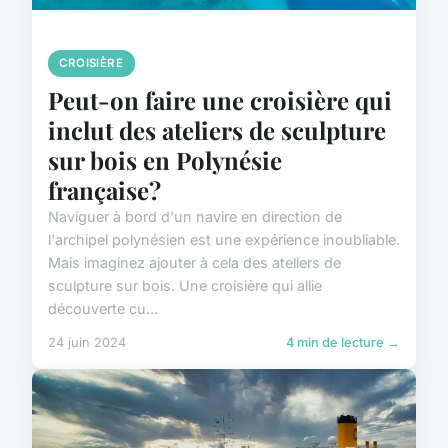
CROISIÈRE
Peut-on faire une croisière qui
inclut des ateliers de sculpture
sur bois en Polynésie
française?
Naviguer à bord d'un navire en direction de
l'archipel polynésien est une expérience inoubliable.
Mais imaginez ajouter à cela des ateliers de
sculpture sur bois. Une croisière qui allie
découverte cu...
24 juin 2024
4 min de lecture →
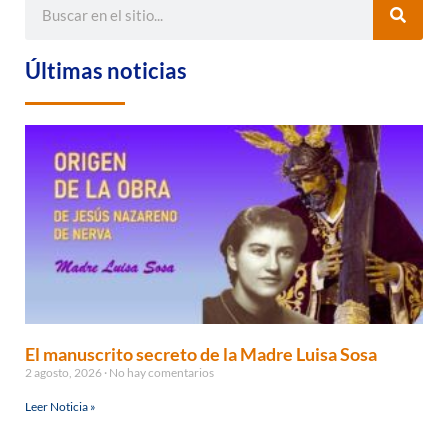
Últimas noticias
El manuscrito secreto de la Madre Luisa Sosa
2 agosto, 2026
No hay comentarios
Leer Noticia »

Exercise aim. Reproduce the material word for word. Skip every picture it holds.

Result for this exercise.
CROISIÈRE
Peut-on faire une croisière qui
inclut des ateliers de sculpture
sur bois en Polynésie
française?
Naviguer à bord d'un navire en direction de
l'archipel polynésien est une expérience inoubliable.
Mais imaginez ajouter à cela des ateliers de
sculpture sur bois. Une croisière qui allie
découverte cu...
24 juin 2024
4 min de lecture →
Últimas noticias
El manuscrito secreto de la Madre Luisa Sosa
2 agosto, 2026
No hay comentarios
Leer Noticia »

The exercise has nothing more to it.